The Highlighter

Written for a school assignment.

The pink highlighter sat in the jar. It wasn’t sure if today was a happy day or not. It wasn’t sure about a lot anymore. It wanted, some days, to be used, dragged across the paper leaving a bright pink trail behind. Some days it also didn’t want to be used because, it knew, eventually it would run out of ink and then be thrown away. The highlighter was curious about what happened when it got thrown away but it didn’t want to find out for itself what happened. It was happy enough in the little house, it sat in the jar and occasionally would get used to highlight Tuesday or Wednesday on the calender that hung on the wall. It was always a bittersweet moment for the highlighter, it loved the feeling of being useful and having a a purpose but it knew that every little bit it was used meant that much closer to running dry of ink. It sometimes wished that it had been a  double size highlighter, so it would have had a longer life. It was happy, it supposed. It liked being highlighter and not a pen. Pens had a much shorter lifespan than highlighters, especially since not as many people used highlighters these days.

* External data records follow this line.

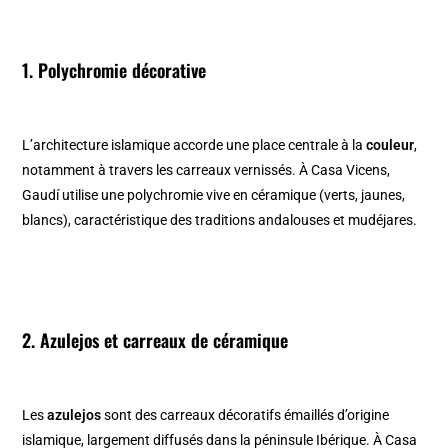
1. Polychromie décorative
L’architecture islamique accorde une place centrale à la
couleur
,
notamment à travers les carreaux vernissés. À Casa Vicens,
Gaudí utilise une polychromie vive en céramique (verts, jaunes,
blancs), caractéristique des traditions andalouses et mudéjares.
2. Azulejos et carreaux de céramique
Les
azulejos
sont des carreaux décoratifs émaillés d’origine
islamique, largement diffusés dans la péninsule Ibérique. À Casa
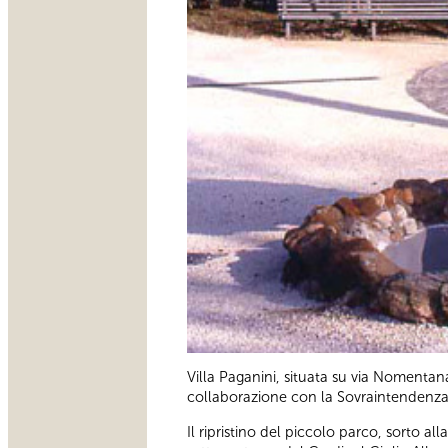
Villa Paganini, situata su via Nomentana
collaborazione con la Sovraintenden
Il ripristino del piccolo parco, sorto al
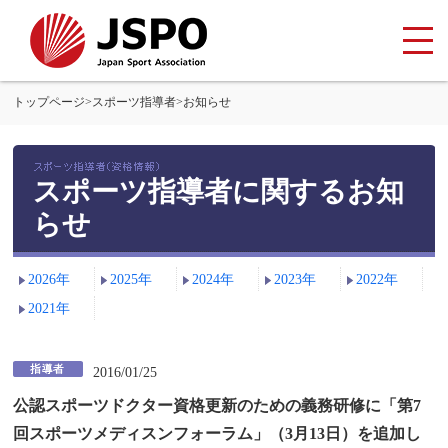
トップページ
>
スポーツ指導者
>
お知らせ
スポーツ指導者に関するお知
らせ
2026年
2025年
2024年
2023年
2022年
2021年
2016/01/25
公認スポーツドクター資格更新のための義務研修に「第7
平
回スポーツメディスンフォーラム」（3月13日）を追加し
成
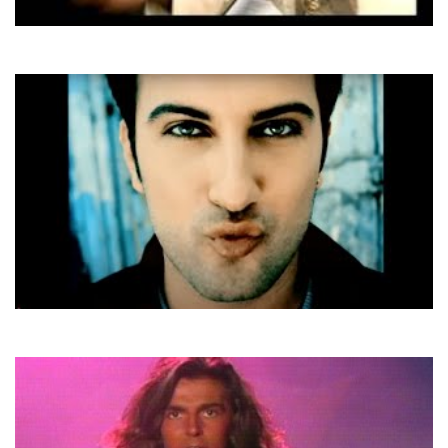
XS
Віночок
Tarkan
Simarik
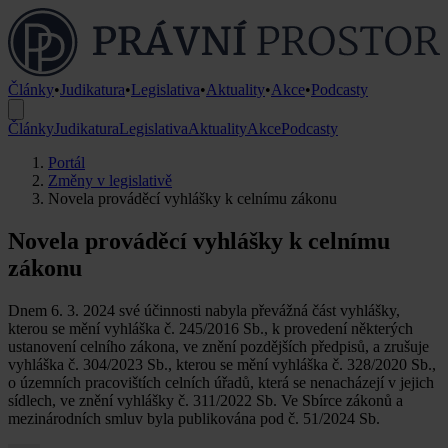
Články
•
Judikatura
•
Legislativa
•
Aktuality
•
Akce
•
Podcasty
Články
Judikatura
Legislativa
Aktuality
Akce
Podcasty
Portál
Změny v legislativě
Novela prováděcí vyhlášky k celnímu zákonu
Novela prováděcí vyhlášky k celnímu
zákonu
Dnem 6. 3. 2024 své účinnosti nabyla převážná část vyhlášky,
kterou se mění vyhláška č. 245/2016 Sb., k provedení některých
ustanovení celního zákona, ve znění pozdějších předpisů, a zrušuje
vyhláška č. 304/2023 Sb., kterou se mění vyhláška č. 328/2020 Sb.,
o územních pracovištích celních úřadů, která se nenacházejí v jejich
sídlech, ve znění vyhlášky č. 311/2022 Sb. Ve Sbírce zákonů a
mezinárodních smluv byla publikována pod č. 51/2024 Sb.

It wondered sometimes about the other things in the jar beside it, a blue pen, two black ones, a pencil that had no eraser, a few more pencils that never got used because the lead always fell out. It couldn’t talk to the other things but it was aware that they were there and knew about them in a way. It wished it could talk to them, ask them what they thought about getting used up, if it was better to be used all the time or to just sit quietly in the jar. The highlighter spent most of it’s time worrying about this. It had been bought from a dollar store ten years ago and back then it hadn’t worried about running out of ink. It had highlighted many things, never wondering if the pink flow would stop, assuming it would just keep coming.

It was invincible.

After a  few years it could feel that it was running out of ink. After this point it started to hide, stayed in the back of the jar, let the hands get a pen or a pencil, not the highlighter. Occasionally it would be grabbed despite its efforts and dragged across files, the hands cruelly using more than they needed, leaving great smears of pinkish ink all over the word they intended to highlight. The highlighter wished it could talk, could ask the hands to be careful and only use a little bit. It would still get the rush of highlighting something but without the inevitable ending of being thrown out.

The highlighter didn’t think it would ever figure this out. It wasn’t sure if it wanted to sometimes. It wondered if other highlighters felt like this. It wished it had answers to all it’s questions. It wished it wasn’t so confused.